Please address your question to me, and if I cannot answer it, I will direct it as appropriate to one of my colleagues. Are there any questions from shareholders on the resolutions before the meeting today at this time?
Thank you. If you wish to ask a question, please press star one on your telephone and wait for your name to be announced. There are no telephone questions at this time.
Thank you. As there are no questions, I will now move to the formal business of the meeting. I will take the notice of meeting issued to members on the first of October 2021, including the details of each of the resolutions as read. There are 22 resolutions to be considered at this AGM, full details of which are set out in the notice of the meeting. These resolutions shall be voted upon by those shareholders present today in person or by proxy. In accordance with Article 61 of the company's constitution, as chairman, I hereby demand voting by poll. Of the 22 resolutions being voted upon today, 19 are ordinary resolutions, which in order to be passed, must be approved by a majority of 50% plus one vote of those voting.

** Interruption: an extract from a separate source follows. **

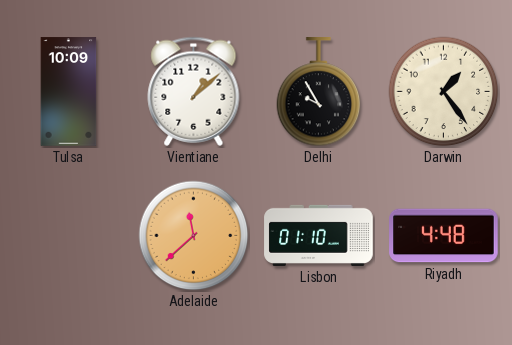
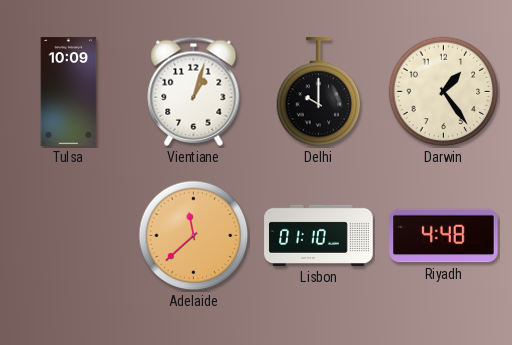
Vientiane: 1:08 -> 1:03
Delhi: 9:55 -> 10:00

These ordinary resolutions are identified in the notice of meeting.
The other three resolutions are special resolutions, which in order to be passed, must be approved by a majority of not less than three-quarters of those voting. These special resolutions are identified in the notice of meeting. Every ordinary shareholder or CDIs holder present as a nominated proxy of CDN shall have one vote for every ordinary share or CDIs of which he or she is the holder. I now demand that each of the resolutions listed in the notice of the meeting is put to the meeting by way of a poll. As chairman of the meeting, I have been appointed as proxy in respect of 247,963,588 shares, representing 57% of the issued capital. No other proxies have been appointed and there are no other shareholders entitled to vote.
The proxy vote instructions delivered have been verified by the registrar's Computershare by reference to the register of members, the CDIs register, and a list of authenticated voting instruction forms received by the company. I now cast the votes in respect of those 247,963,588 shares in accordance with the proxy vote instructions. No further votes are to be cast, and I declare the poll closed. I confirm that all of the resolutions before the meeting have been passed by in excess of 86% of the votes cast. The full result of the poll, including the total of the votes cast for and against the resolutions and the abstentions, will be published immediately through the Australian Securities Exchange and on the company website tomorrow.
That concludes the business of the meeting, and I would like to thank you all for your attendance today.
That does conclude our conference for today. Thank you for participating. You may now disconnect.